_Aim of the task_:
Every line below that contains the word "selector" must be copied.
(Record extracts)
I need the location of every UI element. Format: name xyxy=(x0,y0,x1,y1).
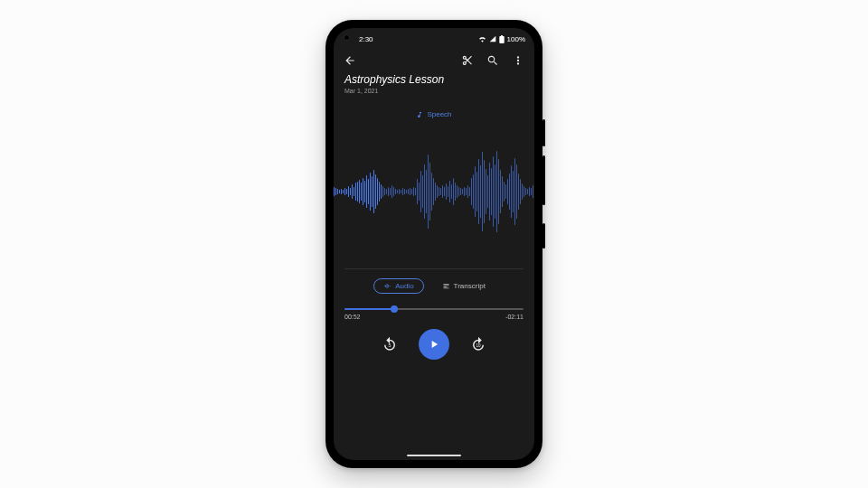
play-button[interactable] xyxy=(419,329,449,360)
wifi-icon xyxy=(478,35,486,42)
replay-icon: 5 xyxy=(382,336,398,352)
content-label-text: Speech xyxy=(427,110,451,118)
phone-side-button xyxy=(542,119,545,146)
seek-thumb[interactable] xyxy=(391,305,398,313)
recording-date: Mar 1, 2021 xyxy=(344,88,524,94)
seek-bar[interactable]: 00:52 -02:11 xyxy=(344,308,524,320)
svg-text:10: 10 xyxy=(476,343,481,348)
playback-controls: 5 10 xyxy=(334,329,534,360)
phone-side-button xyxy=(542,155,545,205)
recording-title[interactable]: Astrophysics Lesson xyxy=(344,73,524,86)
more-button[interactable] xyxy=(507,50,529,71)
phone-side-button xyxy=(542,223,545,249)
svg-text:5: 5 xyxy=(389,343,392,348)
more-vert-icon xyxy=(512,54,524,67)
edit-crop-button[interactable] xyxy=(457,50,478,71)
phone-frame: 2:30 100% xyxy=(326,20,542,468)
content-label-chip: Speech xyxy=(334,110,534,118)
tab-audio[interactable]: Audio xyxy=(373,278,423,294)
waveform-icon xyxy=(383,282,392,290)
signal-icon xyxy=(489,35,496,42)
time-elapsed: 00:52 xyxy=(344,314,361,320)
view-tabs: Audio Transcript xyxy=(334,278,534,294)
battery-icon xyxy=(499,35,505,43)
transcript-icon xyxy=(442,282,450,290)
replay-5-button[interactable]: 5 xyxy=(381,335,399,353)
time-remaining: -02:11 xyxy=(505,314,524,320)
tab-transcript[interactable]: Transcript xyxy=(433,279,495,293)
status-time: 2:30 xyxy=(359,35,373,43)
forward-10-button[interactable]: 10 xyxy=(469,335,487,353)
status-bar: 2:30 100% xyxy=(334,28,534,48)
play-icon xyxy=(428,338,440,351)
forward-icon: 10 xyxy=(470,336,486,352)
waveform-area[interactable] xyxy=(334,118,534,259)
title-block: Astrophysics Lesson Mar 1, 2021 xyxy=(334,73,534,98)
scissors-icon xyxy=(461,54,474,67)
back-button[interactable] xyxy=(339,50,361,71)
tab-transcript-label: Transcript xyxy=(454,282,486,290)
divider xyxy=(344,268,524,269)
app-bar xyxy=(334,48,534,73)
music-note-icon xyxy=(416,111,423,118)
front-camera xyxy=(344,34,350,41)
tab-audio-label: Audio xyxy=(395,282,413,290)
gesture-nav-pill[interactable] xyxy=(407,455,461,456)
search-icon xyxy=(486,54,499,67)
battery-pct: 100% xyxy=(507,35,525,43)
search-button[interactable] xyxy=(482,50,504,71)
arrow-back-icon xyxy=(344,54,356,67)
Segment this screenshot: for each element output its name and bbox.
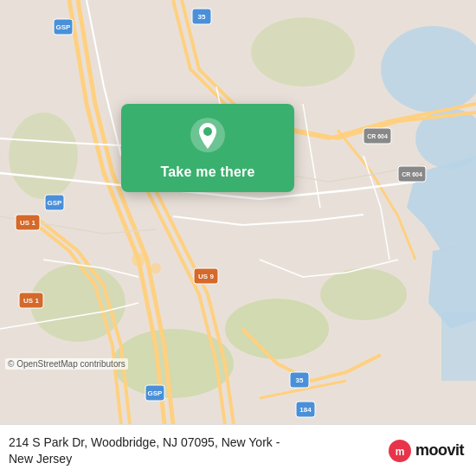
- svg-text:CR 604: CR 604: [402, 171, 422, 177]
- moovit-logo[interactable]: m moovit: [388, 439, 464, 463]
- svg-text:35: 35: [296, 376, 304, 384]
- svg-point-13: [151, 263, 161, 273]
- take-me-there-button[interactable]: Take me there: [121, 104, 294, 192]
- svg-point-9: [30, 264, 125, 342]
- svg-text:US 1: US 1: [20, 219, 35, 227]
- address-block: 214 S Park Dr, Woodbridge, NJ 07095, New…: [9, 434, 280, 466]
- svg-text:m: m: [396, 446, 405, 458]
- svg-text:GSP: GSP: [48, 199, 63, 207]
- city-line: New Jersey: [9, 451, 280, 466]
- svg-text:GSP: GSP: [56, 23, 72, 31]
- svg-text:US 9: US 9: [198, 273, 214, 280]
- address-line: 214 S Park Dr, Woodbridge, NJ 07095, New…: [9, 434, 280, 450]
- moovit-brand-icon: m: [388, 439, 412, 463]
- svg-text:184: 184: [299, 406, 312, 414]
- map-container: GSP GSP GSP 35 35 US 1 US 1 US 9 CR 604 …: [0, 0, 476, 424]
- info-bar: 214 S Park Dr, Woodbridge, NJ 07095, New…: [0, 424, 476, 476]
- osm-credit: © OpenStreetMap contributors: [5, 358, 128, 370]
- svg-point-37: [203, 127, 212, 136]
- moovit-text: moovit: [415, 441, 464, 460]
- location-pin-icon: [189, 118, 227, 156]
- svg-text:CR 604: CR 604: [367, 133, 388, 139]
- svg-point-12: [132, 253, 145, 267]
- svg-text:US 1: US 1: [23, 297, 39, 305]
- svg-point-11: [251, 17, 355, 87]
- take-me-there-label: Take me there: [160, 164, 254, 180]
- svg-point-7: [320, 268, 407, 320]
- svg-point-6: [225, 299, 329, 359]
- svg-point-10: [9, 113, 78, 199]
- svg-text:GSP: GSP: [148, 389, 164, 397]
- svg-text:35: 35: [198, 13, 206, 21]
- svg-rect-5: [441, 312, 476, 381]
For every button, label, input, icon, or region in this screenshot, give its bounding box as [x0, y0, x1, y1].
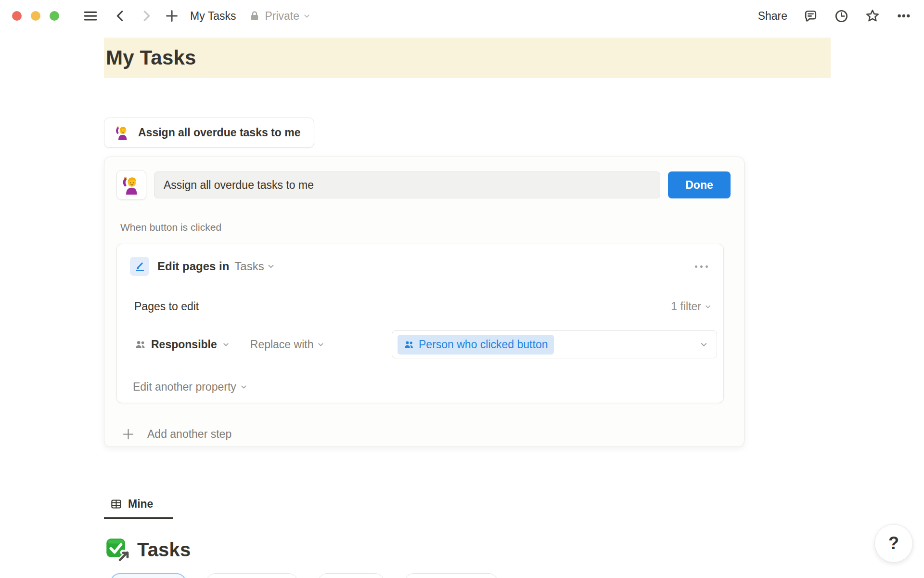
property-name: Responsible — [151, 338, 217, 351]
notion-window: My Tasks Private Share — [0, 0, 924, 578]
filter-count-selector[interactable]: 1 filter — [671, 300, 712, 313]
tab-mine[interactable]: Mine — [104, 498, 173, 519]
pages-to-edit-row: Pages to edit 1 filter — [134, 300, 712, 313]
property-selector[interactable]: Responsible — [134, 338, 230, 351]
share-button[interactable]: Share — [758, 10, 787, 23]
target-database-name: Tasks — [234, 260, 264, 273]
add-another-step-label: Add another step — [147, 428, 231, 441]
linked-database-heading: Tasks — [105, 538, 191, 562]
chevron-down-icon — [317, 341, 325, 349]
database-title[interactable]: Tasks — [137, 539, 191, 561]
operation-selector[interactable]: Replace with — [250, 338, 325, 351]
value-select[interactable]: Person who clicked button — [392, 330, 717, 358]
new-page-icon[interactable] — [164, 8, 180, 24]
filter-pill-4[interactable] — [404, 573, 498, 578]
edit-pencil-icon — [130, 257, 149, 276]
button-block-label: Assign all overdue tasks to me — [138, 126, 300, 139]
button-name-input[interactable] — [154, 171, 660, 198]
help-button[interactable]: ? — [874, 524, 913, 563]
button-name-row: Done — [116, 170, 731, 200]
link-arrow-overlay — [119, 552, 128, 561]
people-icon — [134, 339, 146, 351]
step-more-options-icon[interactable] — [692, 263, 711, 271]
back-navigation-icon[interactable] — [113, 9, 128, 23]
privacy-label[interactable]: Private — [265, 10, 299, 23]
person-value-pill: Person who clicked button — [398, 335, 554, 355]
chevron-down-icon — [222, 341, 230, 349]
updates-clock-icon[interactable] — [834, 9, 849, 24]
window-toolbar: My Tasks Private Share — [0, 0, 924, 32]
chevron-down-icon — [699, 340, 708, 349]
table-view-icon — [110, 498, 122, 510]
pages-to-edit-label: Pages to edit — [134, 300, 199, 313]
minimize-window-button[interactable] — [31, 11, 40, 21]
edit-another-property-row: Edit another property — [133, 381, 723, 394]
trigger-caption: When button is clicked — [120, 222, 221, 233]
more-options-icon[interactable] — [896, 8, 911, 24]
woman-raising-hand-emoji — [122, 175, 141, 195]
tab-mine-label: Mine — [128, 498, 153, 511]
plus-icon — [122, 428, 135, 441]
edit-pages-step-card: Edit pages in Tasks Pages to edit 1 filt… — [116, 244, 724, 403]
button-editor-panel: Done When button is clicked Edit pages i… — [104, 157, 744, 447]
view-filter-pills — [110, 573, 498, 578]
value-label: Person who clicked button — [419, 338, 548, 351]
page-title-banner: My Tasks — [104, 38, 831, 78]
operation-label: Replace with — [250, 338, 314, 351]
filter-pill-3[interactable] — [318, 573, 385, 578]
chevron-down-icon — [267, 262, 275, 271]
privacy-chevron-down-icon[interactable] — [303, 12, 311, 20]
sidebar-menu-icon[interactable] — [82, 9, 99, 23]
close-window-button[interactable] — [12, 11, 22, 21]
chevron-down-icon — [240, 383, 248, 391]
automation-button-block[interactable]: Assign all overdue tasks to me — [104, 118, 314, 148]
step-action-row: Edit pages in Tasks — [130, 257, 711, 276]
favorite-star-icon[interactable] — [865, 8, 880, 24]
database-view-tabs: Mine — [104, 498, 831, 519]
step-action-label: Edit pages in — [157, 260, 229, 273]
forward-navigation-icon[interactable] — [139, 9, 154, 23]
check-mark-button-emoji — [105, 538, 129, 562]
woman-raising-hand-emoji — [115, 125, 130, 140]
filter-pill-1[interactable] — [110, 573, 186, 578]
filter-count-label: 1 filter — [671, 300, 701, 313]
edit-another-property-button[interactable]: Edit another property — [133, 381, 248, 394]
lock-icon — [248, 10, 261, 22]
breadcrumb[interactable]: My Tasks — [190, 10, 236, 23]
people-icon — [403, 339, 414, 350]
property-edit-row: Responsible Replace with — [134, 330, 717, 358]
comments-icon[interactable] — [803, 9, 818, 24]
done-button[interactable]: Done — [668, 171, 731, 198]
button-emoji-picker[interactable] — [116, 170, 146, 200]
window-controls — [12, 11, 59, 21]
zoom-window-button[interactable] — [50, 11, 59, 21]
target-database-selector[interactable]: Tasks — [234, 260, 275, 273]
add-another-step-button[interactable]: Add another step — [122, 428, 231, 441]
edit-another-property-label: Edit another property — [133, 381, 236, 394]
filter-pill-2[interactable] — [206, 573, 298, 578]
page-title[interactable]: My Tasks — [104, 46, 196, 69]
chevron-down-icon — [704, 303, 712, 311]
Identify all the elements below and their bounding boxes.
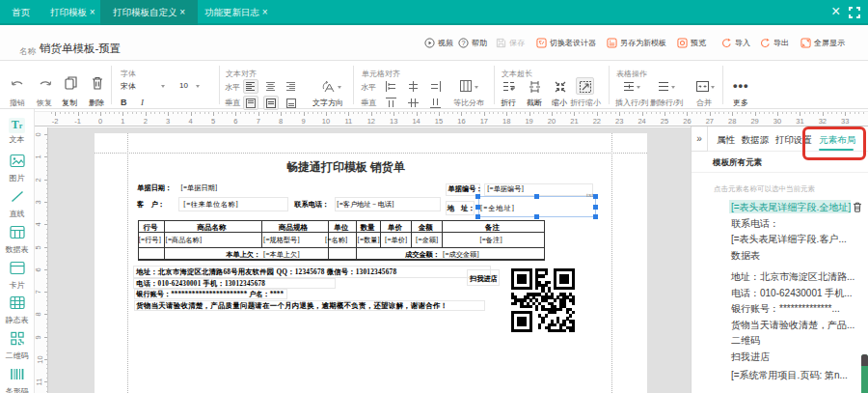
- svg-text:?: ?: [461, 39, 465, 47]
(End Record extracts)
_Answer to this task_:
filter-count-selector[interactable]: 1 filter — [671, 300, 712, 313]
property-selector[interactable]: Responsible — [134, 338, 230, 351]
operation-selector[interactable]: Replace with — [250, 338, 325, 351]
target-database-selector[interactable]: Tasks — [234, 260, 275, 273]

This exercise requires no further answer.